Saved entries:

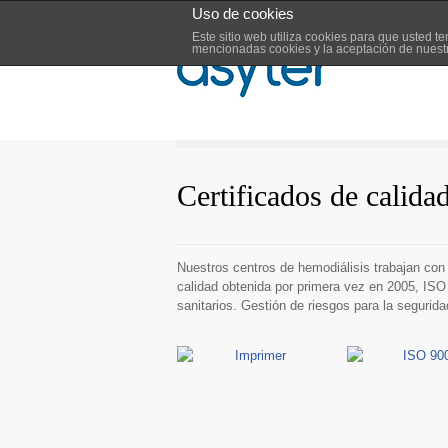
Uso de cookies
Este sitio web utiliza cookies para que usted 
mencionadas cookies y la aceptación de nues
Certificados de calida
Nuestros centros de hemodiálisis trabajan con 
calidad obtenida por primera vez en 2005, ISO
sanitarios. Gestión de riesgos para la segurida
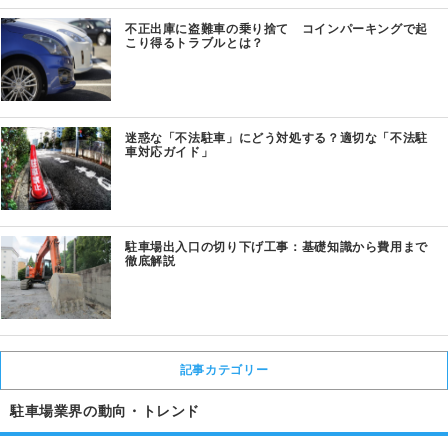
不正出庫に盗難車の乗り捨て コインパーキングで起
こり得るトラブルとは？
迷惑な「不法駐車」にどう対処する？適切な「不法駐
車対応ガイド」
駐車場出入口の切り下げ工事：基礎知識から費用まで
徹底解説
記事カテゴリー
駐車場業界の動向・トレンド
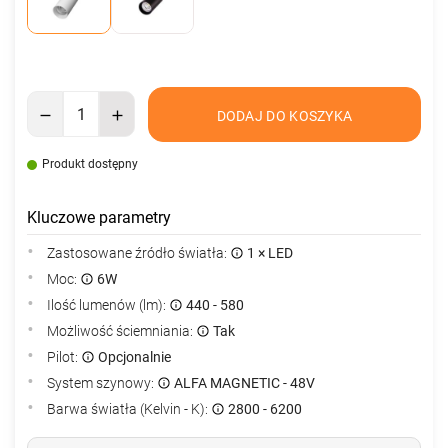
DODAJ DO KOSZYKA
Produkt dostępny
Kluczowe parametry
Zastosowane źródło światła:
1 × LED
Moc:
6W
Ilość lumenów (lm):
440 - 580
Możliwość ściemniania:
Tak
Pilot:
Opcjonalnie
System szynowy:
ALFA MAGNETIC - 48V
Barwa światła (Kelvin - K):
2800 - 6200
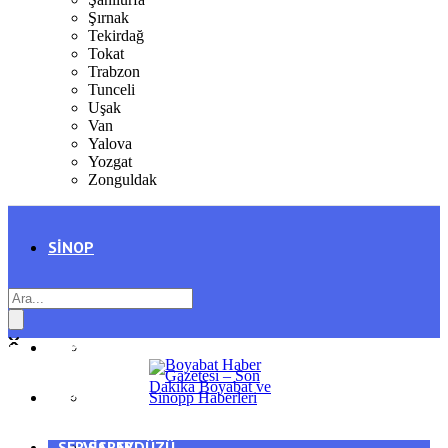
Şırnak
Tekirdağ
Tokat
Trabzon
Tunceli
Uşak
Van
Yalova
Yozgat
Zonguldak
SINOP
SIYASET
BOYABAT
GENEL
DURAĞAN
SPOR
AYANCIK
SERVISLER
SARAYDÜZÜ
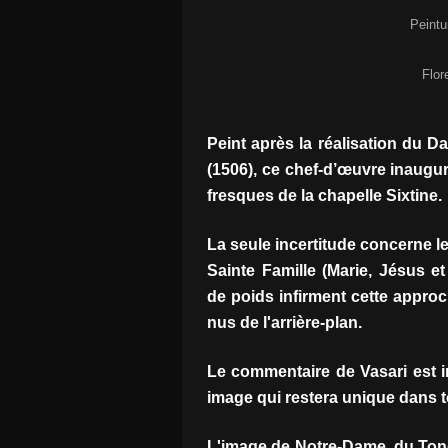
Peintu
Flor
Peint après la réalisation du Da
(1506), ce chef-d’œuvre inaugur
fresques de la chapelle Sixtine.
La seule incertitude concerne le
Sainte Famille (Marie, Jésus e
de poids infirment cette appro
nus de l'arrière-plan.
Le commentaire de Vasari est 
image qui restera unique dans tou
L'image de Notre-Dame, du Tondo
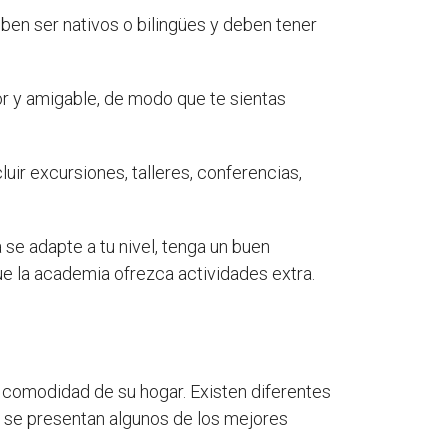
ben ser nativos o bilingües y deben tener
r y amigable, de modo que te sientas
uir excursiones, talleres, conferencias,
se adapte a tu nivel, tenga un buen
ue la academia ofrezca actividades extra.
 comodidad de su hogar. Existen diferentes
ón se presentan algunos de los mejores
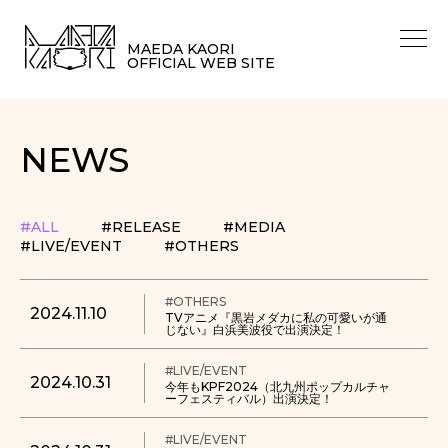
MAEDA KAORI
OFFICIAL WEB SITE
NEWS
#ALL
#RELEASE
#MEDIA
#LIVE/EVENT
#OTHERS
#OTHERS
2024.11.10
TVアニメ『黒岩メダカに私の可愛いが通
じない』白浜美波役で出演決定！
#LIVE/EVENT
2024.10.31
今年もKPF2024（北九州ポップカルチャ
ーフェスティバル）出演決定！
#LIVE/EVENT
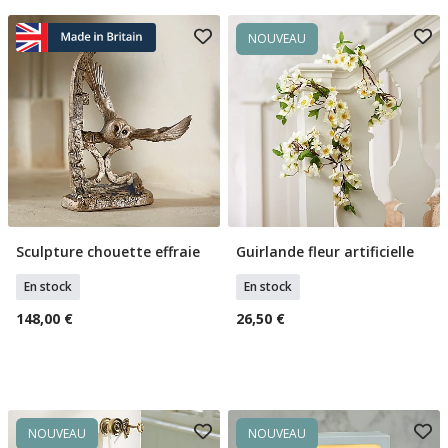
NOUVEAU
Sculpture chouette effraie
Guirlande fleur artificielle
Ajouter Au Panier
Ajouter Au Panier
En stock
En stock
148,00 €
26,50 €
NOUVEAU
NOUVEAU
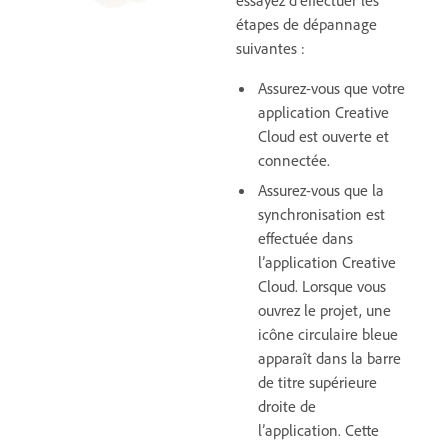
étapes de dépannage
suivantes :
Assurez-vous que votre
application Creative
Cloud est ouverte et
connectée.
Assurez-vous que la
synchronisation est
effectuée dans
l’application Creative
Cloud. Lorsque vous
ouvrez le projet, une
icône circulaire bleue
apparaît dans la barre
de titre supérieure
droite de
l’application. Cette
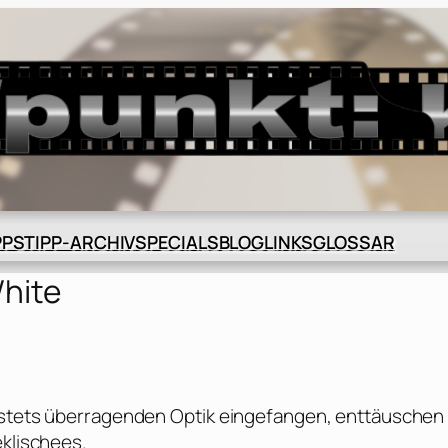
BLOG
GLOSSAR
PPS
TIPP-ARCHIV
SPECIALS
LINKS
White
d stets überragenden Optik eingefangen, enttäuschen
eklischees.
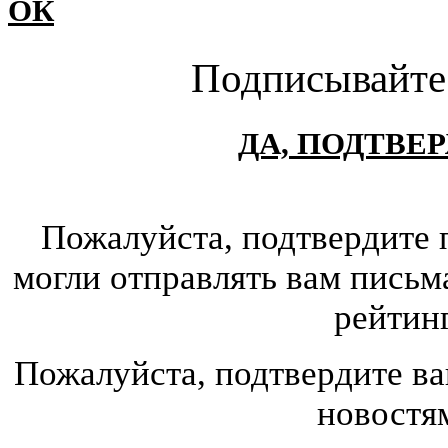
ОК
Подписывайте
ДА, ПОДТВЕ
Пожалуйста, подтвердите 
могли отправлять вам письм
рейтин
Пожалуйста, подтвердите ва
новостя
* * *
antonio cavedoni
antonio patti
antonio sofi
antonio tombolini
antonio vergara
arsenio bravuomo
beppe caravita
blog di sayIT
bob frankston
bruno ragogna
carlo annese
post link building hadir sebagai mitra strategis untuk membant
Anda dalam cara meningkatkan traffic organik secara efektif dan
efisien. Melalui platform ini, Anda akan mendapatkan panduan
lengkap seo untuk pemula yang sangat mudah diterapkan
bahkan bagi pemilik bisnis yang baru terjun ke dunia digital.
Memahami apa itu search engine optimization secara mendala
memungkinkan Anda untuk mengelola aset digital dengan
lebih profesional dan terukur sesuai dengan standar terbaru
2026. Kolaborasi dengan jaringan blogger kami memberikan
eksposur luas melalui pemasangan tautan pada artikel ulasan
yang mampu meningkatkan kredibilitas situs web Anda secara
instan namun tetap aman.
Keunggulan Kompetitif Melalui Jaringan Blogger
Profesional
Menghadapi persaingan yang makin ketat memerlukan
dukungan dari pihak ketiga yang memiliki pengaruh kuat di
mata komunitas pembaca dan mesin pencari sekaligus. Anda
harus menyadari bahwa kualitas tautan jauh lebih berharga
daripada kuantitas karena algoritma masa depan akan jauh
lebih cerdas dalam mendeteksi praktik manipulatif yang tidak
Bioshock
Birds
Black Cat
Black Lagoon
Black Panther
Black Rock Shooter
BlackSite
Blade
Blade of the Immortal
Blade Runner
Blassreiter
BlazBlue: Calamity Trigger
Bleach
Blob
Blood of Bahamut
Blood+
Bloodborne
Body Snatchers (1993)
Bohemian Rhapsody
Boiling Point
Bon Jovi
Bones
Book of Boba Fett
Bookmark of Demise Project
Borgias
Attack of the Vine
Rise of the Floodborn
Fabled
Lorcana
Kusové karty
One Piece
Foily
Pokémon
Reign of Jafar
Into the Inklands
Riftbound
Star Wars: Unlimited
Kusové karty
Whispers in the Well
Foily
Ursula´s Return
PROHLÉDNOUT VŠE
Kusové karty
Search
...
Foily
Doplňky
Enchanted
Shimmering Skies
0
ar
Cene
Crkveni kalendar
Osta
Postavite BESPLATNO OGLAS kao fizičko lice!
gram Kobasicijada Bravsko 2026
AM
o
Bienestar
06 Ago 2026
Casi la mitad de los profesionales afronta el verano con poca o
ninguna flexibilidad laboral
* * *
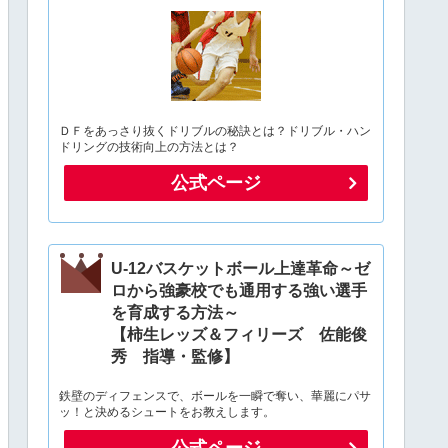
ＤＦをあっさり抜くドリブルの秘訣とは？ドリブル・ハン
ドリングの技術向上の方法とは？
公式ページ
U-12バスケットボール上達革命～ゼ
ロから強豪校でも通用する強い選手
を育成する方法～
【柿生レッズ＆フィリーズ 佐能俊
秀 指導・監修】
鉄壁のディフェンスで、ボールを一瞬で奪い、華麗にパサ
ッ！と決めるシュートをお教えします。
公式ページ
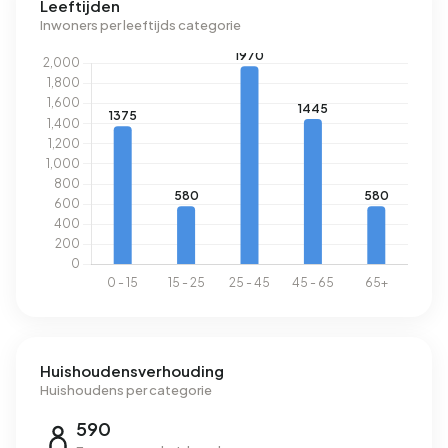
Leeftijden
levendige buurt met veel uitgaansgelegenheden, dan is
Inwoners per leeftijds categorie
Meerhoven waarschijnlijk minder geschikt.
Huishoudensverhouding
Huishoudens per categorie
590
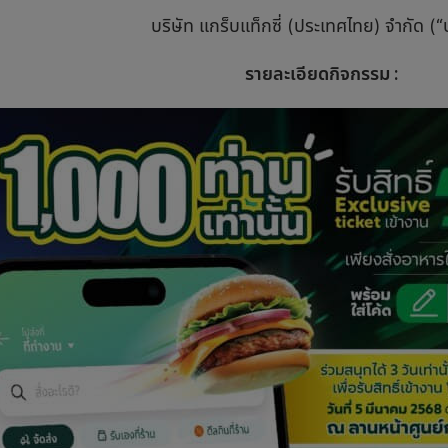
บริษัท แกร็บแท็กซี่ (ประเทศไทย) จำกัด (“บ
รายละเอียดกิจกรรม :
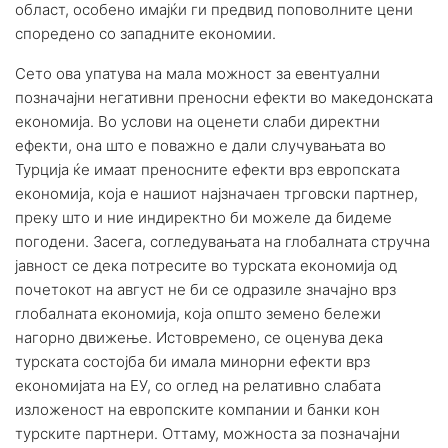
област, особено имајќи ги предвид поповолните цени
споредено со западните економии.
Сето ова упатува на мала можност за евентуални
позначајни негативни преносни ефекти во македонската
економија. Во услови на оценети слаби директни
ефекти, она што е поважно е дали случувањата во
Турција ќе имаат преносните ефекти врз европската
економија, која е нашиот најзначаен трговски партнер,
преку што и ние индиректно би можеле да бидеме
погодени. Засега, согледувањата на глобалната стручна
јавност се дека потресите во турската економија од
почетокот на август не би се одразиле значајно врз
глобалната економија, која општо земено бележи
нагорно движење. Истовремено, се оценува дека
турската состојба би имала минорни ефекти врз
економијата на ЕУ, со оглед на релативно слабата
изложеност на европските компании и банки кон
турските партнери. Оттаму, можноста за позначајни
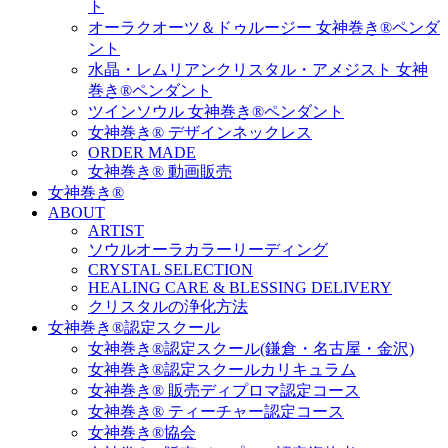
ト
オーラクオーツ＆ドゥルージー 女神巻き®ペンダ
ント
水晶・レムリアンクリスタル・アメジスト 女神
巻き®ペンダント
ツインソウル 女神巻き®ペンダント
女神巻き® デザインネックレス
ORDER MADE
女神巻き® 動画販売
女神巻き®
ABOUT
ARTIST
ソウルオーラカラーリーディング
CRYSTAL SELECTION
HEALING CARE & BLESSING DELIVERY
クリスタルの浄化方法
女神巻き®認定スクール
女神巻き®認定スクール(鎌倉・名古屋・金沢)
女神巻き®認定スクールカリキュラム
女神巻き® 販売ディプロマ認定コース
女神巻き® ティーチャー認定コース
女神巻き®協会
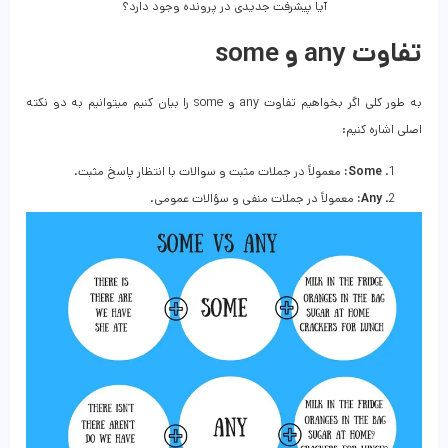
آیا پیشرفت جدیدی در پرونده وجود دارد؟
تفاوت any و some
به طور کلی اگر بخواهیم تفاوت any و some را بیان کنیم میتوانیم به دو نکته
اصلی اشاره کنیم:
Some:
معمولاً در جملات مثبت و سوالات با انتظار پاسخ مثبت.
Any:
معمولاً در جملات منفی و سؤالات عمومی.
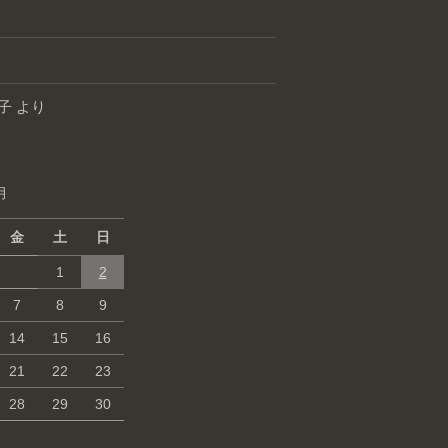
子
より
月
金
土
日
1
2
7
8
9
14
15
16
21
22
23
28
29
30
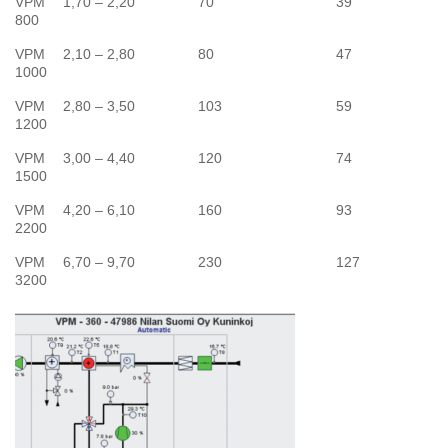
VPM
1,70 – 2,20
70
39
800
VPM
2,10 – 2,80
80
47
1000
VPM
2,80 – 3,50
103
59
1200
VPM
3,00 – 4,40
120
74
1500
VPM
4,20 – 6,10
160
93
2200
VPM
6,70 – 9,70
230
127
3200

▶ _Description of the task_
List each line of the entries that holds the string "女神巻き".

▶ _Written answer_
オーラクオーツ＆ドゥルージー 女神巻き®ペンダ
ツインソウル 女神巻き®ペンダント
女神巻き® デザインネックレス
女神巻き® 動画販売
女神巻き®
女神巻き®認定スクール
女神巻き®認定スクール(鎌倉・名古屋・金沢)
女神巻き®認定スクールカリキュラム
女神巻き® 販売ディプロマ認定コース
女神巻き® ティーチャー認定コース
女神巻き®協会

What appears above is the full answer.